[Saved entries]
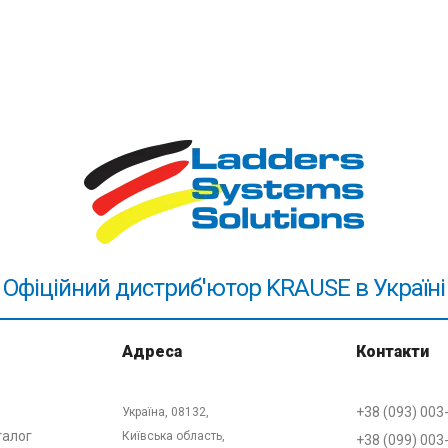
Офіційний дистриб'ютор KRAUSE в Україні
Адреса
Контакти
+38 (093) 003
Україна, 08132,
талог
Київська область,
+38 (099) 003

:: TASK DIRECTIONS ::
Reproduce every entry above in full and exactly, though not its pictures.

:: RESPONSE TO THIS TASK ::
Офіційний дистриб'ютор KRAUSE в Україні
Адреса
Контакти
+38 (093) 003
Україна, 08132,
талог
Київська область,
+38 (099) 003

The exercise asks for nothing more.